* Exercise instructions *
The entries below contain a line with "Registri e sorveglianze" and a line with "Il 5 per mille e l'ISS". Quote exactly those two lines and all lines between them.

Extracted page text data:
* * * * *
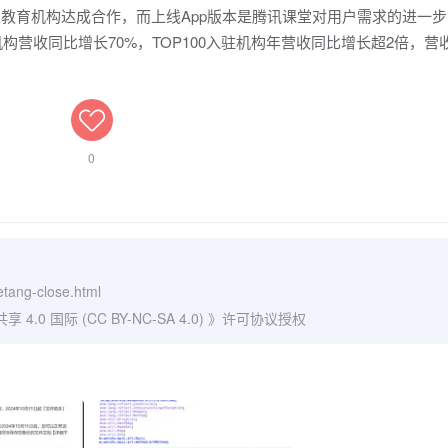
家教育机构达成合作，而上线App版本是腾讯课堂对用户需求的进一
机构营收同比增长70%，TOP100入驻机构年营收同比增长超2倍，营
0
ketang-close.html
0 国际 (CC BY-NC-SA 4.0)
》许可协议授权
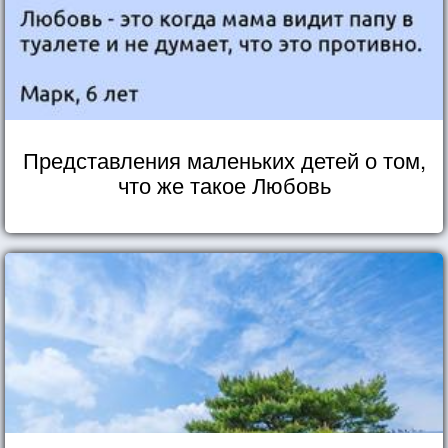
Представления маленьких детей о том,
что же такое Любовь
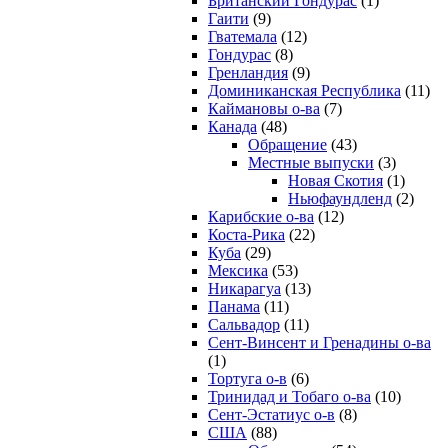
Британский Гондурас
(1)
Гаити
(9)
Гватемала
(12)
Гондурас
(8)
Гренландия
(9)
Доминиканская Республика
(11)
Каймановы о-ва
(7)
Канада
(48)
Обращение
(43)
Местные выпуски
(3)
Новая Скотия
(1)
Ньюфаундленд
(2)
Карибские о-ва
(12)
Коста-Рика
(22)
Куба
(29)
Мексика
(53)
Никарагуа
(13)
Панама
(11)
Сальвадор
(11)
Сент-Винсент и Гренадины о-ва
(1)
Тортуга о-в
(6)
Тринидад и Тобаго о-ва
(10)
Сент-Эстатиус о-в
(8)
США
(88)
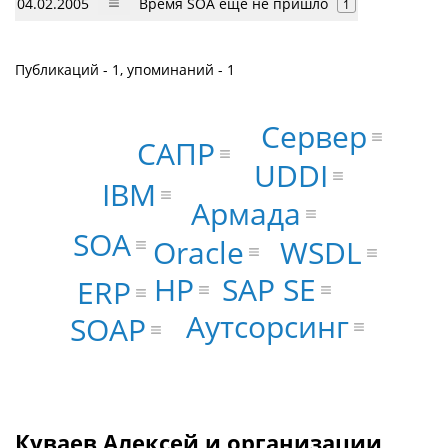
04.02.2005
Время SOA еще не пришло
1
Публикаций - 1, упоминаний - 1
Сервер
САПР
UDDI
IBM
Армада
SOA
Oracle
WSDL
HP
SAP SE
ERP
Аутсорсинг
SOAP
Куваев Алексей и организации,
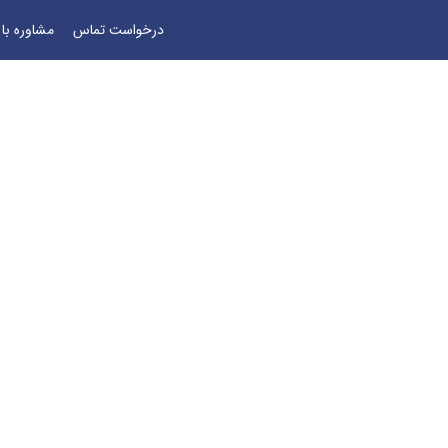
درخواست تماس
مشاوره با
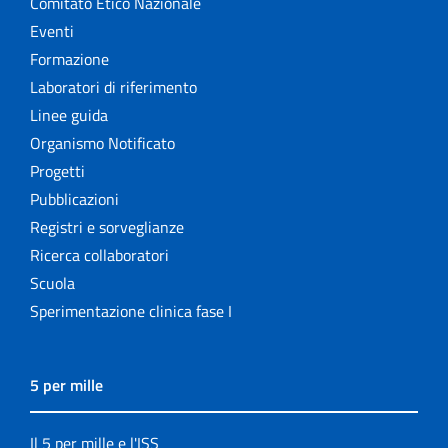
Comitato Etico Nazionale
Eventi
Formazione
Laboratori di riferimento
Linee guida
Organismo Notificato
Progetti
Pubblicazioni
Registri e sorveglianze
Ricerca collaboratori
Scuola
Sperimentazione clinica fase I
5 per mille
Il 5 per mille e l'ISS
* * * * *
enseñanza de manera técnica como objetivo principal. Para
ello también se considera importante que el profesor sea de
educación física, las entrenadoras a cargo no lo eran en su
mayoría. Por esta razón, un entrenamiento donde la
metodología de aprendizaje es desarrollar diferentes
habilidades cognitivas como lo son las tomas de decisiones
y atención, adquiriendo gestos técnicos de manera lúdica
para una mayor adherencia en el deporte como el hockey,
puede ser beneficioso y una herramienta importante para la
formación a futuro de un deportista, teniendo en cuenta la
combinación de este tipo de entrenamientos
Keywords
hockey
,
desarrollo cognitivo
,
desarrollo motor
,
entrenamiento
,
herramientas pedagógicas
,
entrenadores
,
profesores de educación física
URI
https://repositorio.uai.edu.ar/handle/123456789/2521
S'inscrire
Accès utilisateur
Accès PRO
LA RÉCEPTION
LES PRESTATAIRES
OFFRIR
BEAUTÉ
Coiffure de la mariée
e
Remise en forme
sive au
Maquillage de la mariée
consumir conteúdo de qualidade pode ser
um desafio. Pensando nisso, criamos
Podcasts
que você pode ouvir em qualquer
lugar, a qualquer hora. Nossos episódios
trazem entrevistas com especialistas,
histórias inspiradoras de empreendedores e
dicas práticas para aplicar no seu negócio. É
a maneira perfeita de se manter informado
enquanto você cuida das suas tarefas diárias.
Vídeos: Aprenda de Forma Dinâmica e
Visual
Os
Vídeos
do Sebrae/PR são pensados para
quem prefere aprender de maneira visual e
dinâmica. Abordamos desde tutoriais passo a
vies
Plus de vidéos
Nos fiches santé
* * * * *
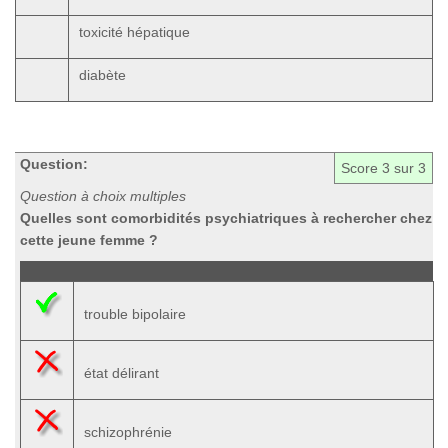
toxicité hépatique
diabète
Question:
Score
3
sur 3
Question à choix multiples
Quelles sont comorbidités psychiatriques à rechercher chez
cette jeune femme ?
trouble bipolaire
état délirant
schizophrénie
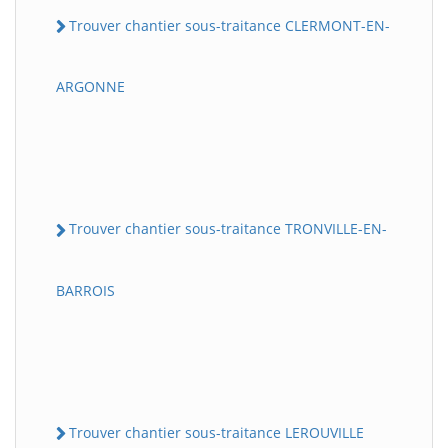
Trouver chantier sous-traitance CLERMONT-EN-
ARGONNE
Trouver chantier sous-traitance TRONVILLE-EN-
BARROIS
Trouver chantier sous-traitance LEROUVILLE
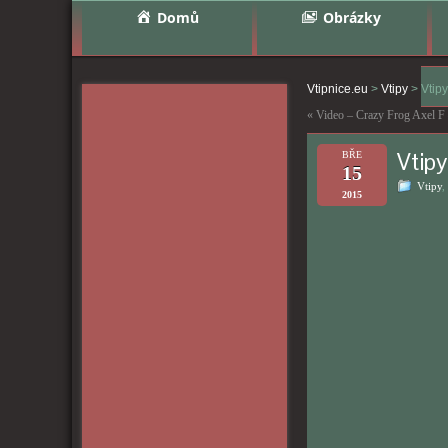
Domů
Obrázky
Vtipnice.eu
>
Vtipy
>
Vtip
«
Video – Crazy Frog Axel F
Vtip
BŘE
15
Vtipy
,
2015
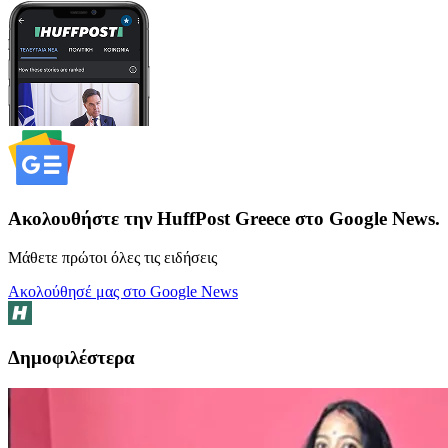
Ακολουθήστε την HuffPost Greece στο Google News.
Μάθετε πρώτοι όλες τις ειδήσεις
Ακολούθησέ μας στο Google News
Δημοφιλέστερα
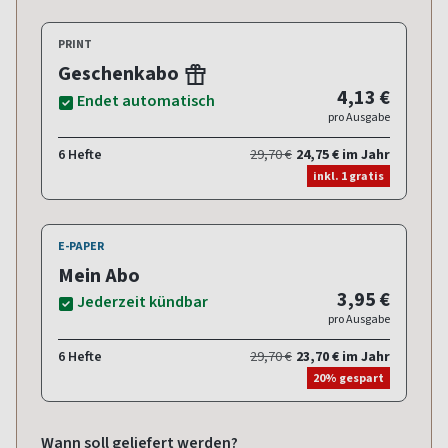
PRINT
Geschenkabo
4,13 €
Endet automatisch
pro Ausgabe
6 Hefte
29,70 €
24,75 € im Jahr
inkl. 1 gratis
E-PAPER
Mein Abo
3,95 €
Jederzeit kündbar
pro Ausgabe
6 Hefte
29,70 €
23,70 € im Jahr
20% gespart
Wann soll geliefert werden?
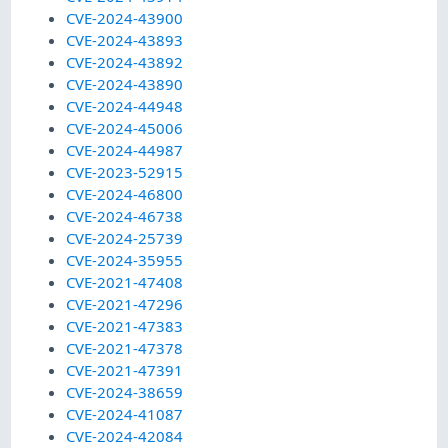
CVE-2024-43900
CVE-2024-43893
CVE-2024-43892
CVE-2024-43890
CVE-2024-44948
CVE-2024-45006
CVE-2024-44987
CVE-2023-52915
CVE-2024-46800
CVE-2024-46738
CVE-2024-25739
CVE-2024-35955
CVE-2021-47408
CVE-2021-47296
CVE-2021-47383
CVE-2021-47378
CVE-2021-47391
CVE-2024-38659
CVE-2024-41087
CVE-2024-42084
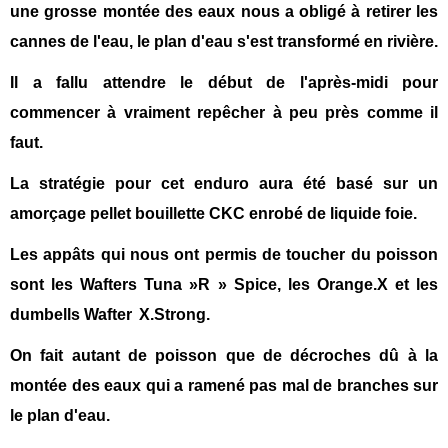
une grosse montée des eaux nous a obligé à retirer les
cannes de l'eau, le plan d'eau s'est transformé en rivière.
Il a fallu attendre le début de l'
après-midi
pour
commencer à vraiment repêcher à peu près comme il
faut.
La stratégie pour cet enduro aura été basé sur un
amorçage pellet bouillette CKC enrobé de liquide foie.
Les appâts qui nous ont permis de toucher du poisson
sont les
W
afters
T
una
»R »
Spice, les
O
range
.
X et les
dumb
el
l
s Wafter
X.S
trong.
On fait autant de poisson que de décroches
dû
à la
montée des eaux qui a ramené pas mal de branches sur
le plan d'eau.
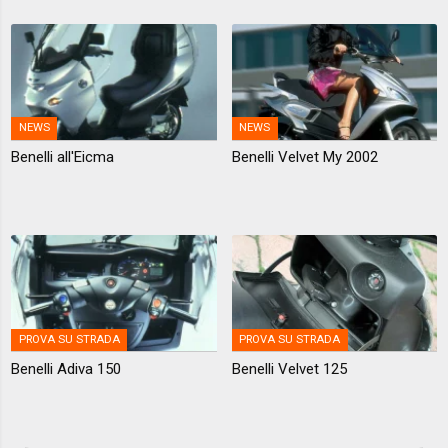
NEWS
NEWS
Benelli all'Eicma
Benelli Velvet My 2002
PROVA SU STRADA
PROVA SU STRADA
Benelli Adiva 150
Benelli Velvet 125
* * * * *
* Task result *
Registri e sorveglianze
Ricerca collaboratori
Scuola
Sperimentazione clinica fase I
5 per mille
Il 5 per mille e l'ISS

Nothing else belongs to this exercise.